Taliban'a karşı direniş olur mu?

Esedullah Oğuz Independent Türkçe için yazdı

Fotoğraf: AFP

Taliban'ın ani Kâbil baskınının şokundan kurtulan insanlar, sağda solda sivil itaatsizlik eylemlerine başladılar.

Çarşamba günü güneydeki Celalabad kentinde çoğu gençlerden oluşan 30 kadar Afgan, devrilen rejimin üç renkli bayrağını üst geçitlere ve kentin merkezindeki yol kavşaklarına asarak sivil itaatsizlik eylemi başlattı.

Elbette Taliban'ın buna tepkisi, beklendiği gibi göstericilerin üzerine ateş etmek oldu.

Bu eylem, büyük kentlerde yaşayan birçok insanı biraz umutlandırsa da, henüz ülke çapına yayılmış değil. 


Öte yandan eski mücahit komutanı ve ülkenin milli kahramanı Ahmed Şah Mesud'un oğlu Ahmet Mesud, Kabil'in düştüğü 15 Ağustos günü apar topar bir helikoptere atlayarak Pençşir'e gitti ve oradan insanları direnişe çağırmaya başladı.

Eski Kuzey İttifakı'na mensup birçok komutanın direnişe katılmak için Pencşir'e gittiğine dair haberler dolaşıyor ortalıkta. 


Bütün bunlara bakarak, Afganistan'da Taliban'a karşı topyekun bir direniş ve ayaklanma beklemek mümkün mü?

Öncelikle geleceği kestirmek, özellikle de insanların sık sık taraf değiştirdiği ve sadakatin parayla alınıp satıldığı Afganistan'da yarına dair bir şey söylemek için kahin olmak gerekiyor. 
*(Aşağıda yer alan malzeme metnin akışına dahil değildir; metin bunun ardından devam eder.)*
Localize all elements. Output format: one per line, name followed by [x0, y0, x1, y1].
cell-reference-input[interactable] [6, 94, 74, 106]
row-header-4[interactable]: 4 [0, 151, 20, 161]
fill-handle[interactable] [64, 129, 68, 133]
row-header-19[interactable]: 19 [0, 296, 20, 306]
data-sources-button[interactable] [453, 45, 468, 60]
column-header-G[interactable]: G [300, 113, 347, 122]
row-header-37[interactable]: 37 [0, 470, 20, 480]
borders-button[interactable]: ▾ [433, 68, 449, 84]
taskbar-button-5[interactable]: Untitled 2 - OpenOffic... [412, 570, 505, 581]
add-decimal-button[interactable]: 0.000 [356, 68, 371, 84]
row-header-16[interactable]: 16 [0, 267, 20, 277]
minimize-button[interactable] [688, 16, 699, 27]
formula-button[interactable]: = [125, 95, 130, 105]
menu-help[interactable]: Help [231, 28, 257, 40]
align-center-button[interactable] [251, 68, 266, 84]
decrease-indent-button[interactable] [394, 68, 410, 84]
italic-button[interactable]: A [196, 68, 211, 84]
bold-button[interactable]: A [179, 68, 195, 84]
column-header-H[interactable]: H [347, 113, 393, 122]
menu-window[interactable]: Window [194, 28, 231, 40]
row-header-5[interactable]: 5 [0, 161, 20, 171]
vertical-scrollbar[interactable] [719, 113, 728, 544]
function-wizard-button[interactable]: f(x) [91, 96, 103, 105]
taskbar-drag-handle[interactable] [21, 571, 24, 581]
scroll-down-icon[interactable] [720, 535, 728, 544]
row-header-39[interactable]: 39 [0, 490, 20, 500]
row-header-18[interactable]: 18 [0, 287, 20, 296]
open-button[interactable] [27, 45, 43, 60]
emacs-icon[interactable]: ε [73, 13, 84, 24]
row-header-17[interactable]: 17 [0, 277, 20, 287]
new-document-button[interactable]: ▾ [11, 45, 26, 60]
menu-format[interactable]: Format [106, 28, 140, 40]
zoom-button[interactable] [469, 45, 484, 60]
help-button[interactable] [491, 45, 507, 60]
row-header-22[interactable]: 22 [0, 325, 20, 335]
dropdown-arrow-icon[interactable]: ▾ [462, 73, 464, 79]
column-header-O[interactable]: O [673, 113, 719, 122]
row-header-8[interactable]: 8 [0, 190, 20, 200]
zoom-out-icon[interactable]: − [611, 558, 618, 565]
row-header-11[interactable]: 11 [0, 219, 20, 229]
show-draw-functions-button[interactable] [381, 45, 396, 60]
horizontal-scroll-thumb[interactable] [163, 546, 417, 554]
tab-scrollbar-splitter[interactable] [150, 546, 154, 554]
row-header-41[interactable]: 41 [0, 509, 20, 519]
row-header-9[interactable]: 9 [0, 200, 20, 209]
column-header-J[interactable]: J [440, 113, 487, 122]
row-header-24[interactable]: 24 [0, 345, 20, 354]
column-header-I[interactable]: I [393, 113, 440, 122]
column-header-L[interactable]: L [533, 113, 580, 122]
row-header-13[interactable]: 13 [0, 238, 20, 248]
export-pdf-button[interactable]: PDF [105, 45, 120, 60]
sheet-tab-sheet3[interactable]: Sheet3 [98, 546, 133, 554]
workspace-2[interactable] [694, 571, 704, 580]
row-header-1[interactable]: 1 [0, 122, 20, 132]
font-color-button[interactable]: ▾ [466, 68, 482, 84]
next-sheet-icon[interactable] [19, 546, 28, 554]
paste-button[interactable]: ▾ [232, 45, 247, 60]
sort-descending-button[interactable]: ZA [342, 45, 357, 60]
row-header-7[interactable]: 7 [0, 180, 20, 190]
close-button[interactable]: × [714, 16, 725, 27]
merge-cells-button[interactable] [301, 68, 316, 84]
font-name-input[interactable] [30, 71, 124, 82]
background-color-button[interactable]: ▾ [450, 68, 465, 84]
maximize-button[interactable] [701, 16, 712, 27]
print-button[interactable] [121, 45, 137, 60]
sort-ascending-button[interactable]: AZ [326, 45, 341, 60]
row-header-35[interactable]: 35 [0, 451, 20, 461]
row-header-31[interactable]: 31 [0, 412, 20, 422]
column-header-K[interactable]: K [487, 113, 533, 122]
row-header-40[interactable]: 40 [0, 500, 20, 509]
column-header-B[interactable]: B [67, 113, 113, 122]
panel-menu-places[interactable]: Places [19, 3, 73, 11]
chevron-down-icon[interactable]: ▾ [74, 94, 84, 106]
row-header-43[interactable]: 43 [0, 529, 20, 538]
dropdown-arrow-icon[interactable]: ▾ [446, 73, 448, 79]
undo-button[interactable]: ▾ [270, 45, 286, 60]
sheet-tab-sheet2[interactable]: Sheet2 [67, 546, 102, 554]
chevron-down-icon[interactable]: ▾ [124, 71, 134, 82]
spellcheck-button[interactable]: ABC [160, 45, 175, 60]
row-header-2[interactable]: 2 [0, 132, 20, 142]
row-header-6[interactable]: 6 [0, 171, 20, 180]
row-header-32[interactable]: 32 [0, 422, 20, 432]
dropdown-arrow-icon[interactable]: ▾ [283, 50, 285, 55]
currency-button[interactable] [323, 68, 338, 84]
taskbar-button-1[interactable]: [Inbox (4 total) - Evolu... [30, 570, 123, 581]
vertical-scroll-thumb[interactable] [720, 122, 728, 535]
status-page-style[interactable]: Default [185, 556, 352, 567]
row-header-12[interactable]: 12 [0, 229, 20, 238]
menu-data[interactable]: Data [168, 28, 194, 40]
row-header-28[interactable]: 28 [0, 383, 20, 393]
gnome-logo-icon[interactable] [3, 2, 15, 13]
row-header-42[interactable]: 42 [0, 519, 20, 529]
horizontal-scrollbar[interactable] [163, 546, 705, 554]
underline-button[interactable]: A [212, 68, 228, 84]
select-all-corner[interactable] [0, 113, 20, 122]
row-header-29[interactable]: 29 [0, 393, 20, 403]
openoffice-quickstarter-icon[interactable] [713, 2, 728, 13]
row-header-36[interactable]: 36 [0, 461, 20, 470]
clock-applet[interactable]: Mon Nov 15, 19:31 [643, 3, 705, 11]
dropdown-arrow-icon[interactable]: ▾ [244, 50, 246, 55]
Yine de eldeki bilgiler ışığında bir şeyler söylemek gerekirse; öncelikle son olaylar, ortada Kuzey İttifakı diye bir şeyin kalmadığını gösterdi.

İttifak'ın bel kemeğini oluşturan Pençşirli liderler paramparça ve birkaç gruba bölünmüş durumda.

Pencşirli liderlerden eski cumhurbaşkanı birinci yardımcısı Emrullah Salih, savunma bakanı Bismillah Han ve komutan Mesud'un oğlu genç Ahmed Mesud, Pençşir'e çekilirken; Belh eski valisi Ata Muhammed Nur yurt dışına kaçtı.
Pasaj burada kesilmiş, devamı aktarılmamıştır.